A second method of dividing modes of ventilation is by the mechanism that the
ventilator actually provides support for the patient.
•
Pressure Mode: In this mode, the operator sets the PIP and the machine
determines the volume delivered to the patient based on the patient’s
pulmonary compliance (Compliance = Volume / Pressure). As the
patient’s compliance improves, the tidal volume delivered by the ventilator
per breath will increase; conversely as compliance worsens the tidal
volume delivered decreases. This mode can be used both in AC or SIMV.

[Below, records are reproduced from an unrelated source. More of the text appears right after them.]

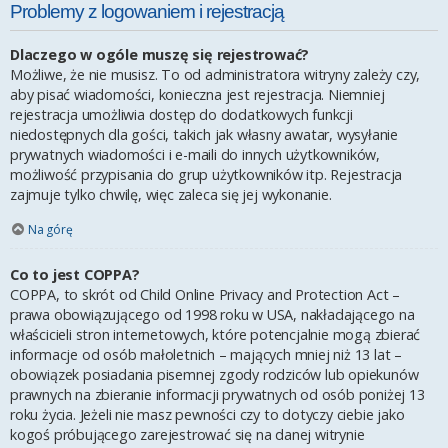
Problemy z logowaniem i rejestracją
Dlaczego w ogóle muszę się rejestrować?
Możliwe, że nie musisz. To od administratora witryny zależy czy,
aby pisać wiadomości, konieczna jest rejestracja. Niemniej
rejestracja umożliwia dostęp do dodatkowych funkcji
niedostępnych dla gości, takich jak własny awatar, wysyłanie
prywatnych wiadomości i e-maili do innych użytkowników,
możliwość przypisania do grup użytkowników itp. Rejestracja
zajmuje tylko chwilę, więc zaleca się jej wykonanie.
Na górę
Co to jest COPPA?
COPPA, to skrót od Child Online Privacy and Protection Act –
prawa obowiązującego od 1998 roku w USA, nakładającego na
właścicieli stron internetowych, które potencjalnie mogą zbierać
informacje od osób małoletnich – mających mniej niż 13 lat –
obowiązek posiadania pisemnej zgody rodziców lub opiekunów
prawnych na zbieranie informacji prywatnych od osób poniżej 13
roku życia. Jeżeli nie masz pewności czy to dotyczy ciebie jako
kogoś próbującego zarejestrować się na danej witrynie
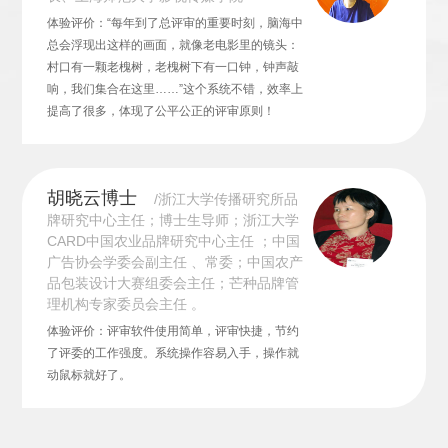
体验评价：“每年到了总评审的重要时刻，脑海中
总会浮现出这样的画面，就像老电影里的镜头：
村口有一颗老槐树，老槐树下有一口钟，钟声敲
响，我们集合在这里……”这个系统不错，效率上
提高了很多，体现了公平公正的评审原则！
胡晓云博士
/浙江大学传播研究所品
牌研究中心主任；博士生导师；浙江大学
CARD中国农业品牌研究中心主任 ；中国
广告协会学委会副主任 、常委；中国农产
品包装设计大赛组委会主任；芒种品牌管
理机构专家委员会主任 。
体验评价：评审软件使用简单，评审快捷，节约
了评委的工作强度。系统操作容易入手，操作就
动鼠标就好了。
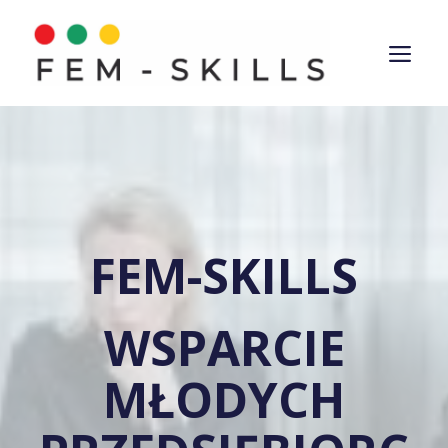
Przejdź
do
ME
treści
FEM-SKILLS
WSPARCIE
MŁODYCH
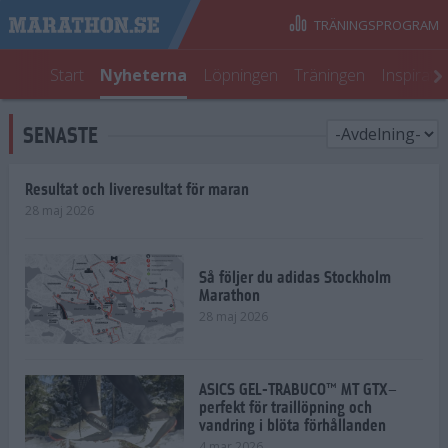
TRÄNINGSPROGRAM
Start
Nyheterna
Löpningen
Träningen
Inspirati
SENASTE
Resultat och liveresultat för maran
28 maj 2026
Så följer du adidas Stockholm
Marathon
28 maj 2026
ASICS GEL-TRABUCO™ MT GTX–
perfekt för traillöpning och
vandring i blöta förhållanden
4 mar 2026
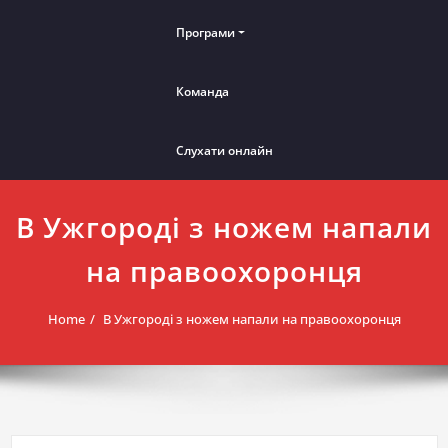
Програми
Команда
Слухати онлайн
В Ужгороді з ножем напали
на правоохоронця
Home
В Ужгороді з ножем напали на правоохоронця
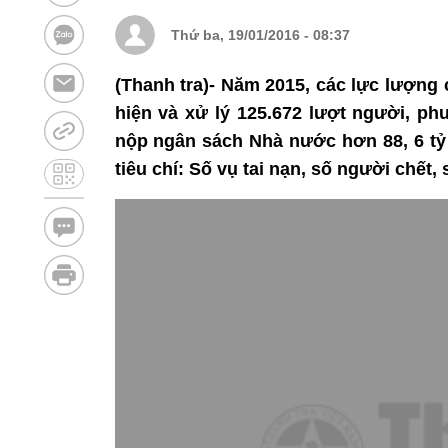
Thứ ba, 19/01/2016 - 08:37
(Thanh tra)- Năm 2015, các lực lượng
hiện và xử lý 125.672 lượt người, phư
nộp ngân sách Nhà nước hơn 88, 6 tỷ 
tiêu chí: Số vụ tai nạn, số người chết,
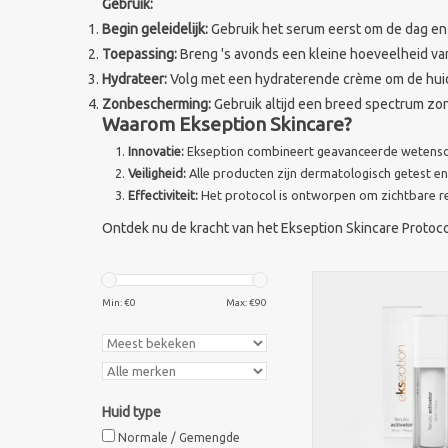
Gebruik:
Begin geleidelijk:
Gebruik het serum eerst om de dag en 
Toepassing:
Breng 's avonds een kleine hoeveelheid van
Hydrateer:
Volg met een hydraterende crème om de huid
Zonbescherming:
Gebruik altijd een breed spectrum zo
Waarom Ekseption Skincare?
Innovatie:
Ekseption combineert geavanceerde wetenscha
Veiligheid:
Alle producten zijn dermatologisch getest en 
Effectiviteit:
Het protocol is ontworpen om zichtbare re
Ontdek nu de kracht van het Ekseption Skincare Protoco
Ekseption Ferulic Acti
exfolieert, hydrat
Min: €
0
Max: €
90
vermindert pigmentv
fijne lijntjes voor e
stralende hui
TOEVOEGEN AAN WI
Huid type
Normale / Gemengde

The greatest advantage of the pressure mode is that it provides greater
ventilatory support by using a decelerating flow pattern, and for stiff, noncompliant lungs, this is the preferred mode of ventilation. The
disadvantage is the minute ventilation is not guaranteed.
•
Volume Mode: The operator sets the tidal volume and the ventilator
determines the pressure required based on the pulmonary compliance
(Compliance = Volume / Pressure). As the compliance improves, the PIP
required to deliver the set tidal volume decreases; conversely as the
compliance worsens the PIP required increases. The volume mode can be
used both in AC or SIMV. The advantage of the volume mode is that a
minute volume is guaranteed. The drawbacks are that it cannot be used
in a patient with a large leak around the ETT and it is not optimal for
poorly compliant lungs.
Hypoxia
There are six major causes of poor oxygen delivery to tissues:
• Decreased alveolar PaO2
• Shunts
• Diffusion impairment
• V/Q mismatch
• Hemoglobin abnormalities
• Poor cardiac output
Decreased alveolar PaO2 can occur secondary to poor patient respiratory effort as
seen in over-sedated patients with hypoventilation. It may also occur because of
decreased ambient oxygen as observed at high altitudes (i.e. the top of Mt.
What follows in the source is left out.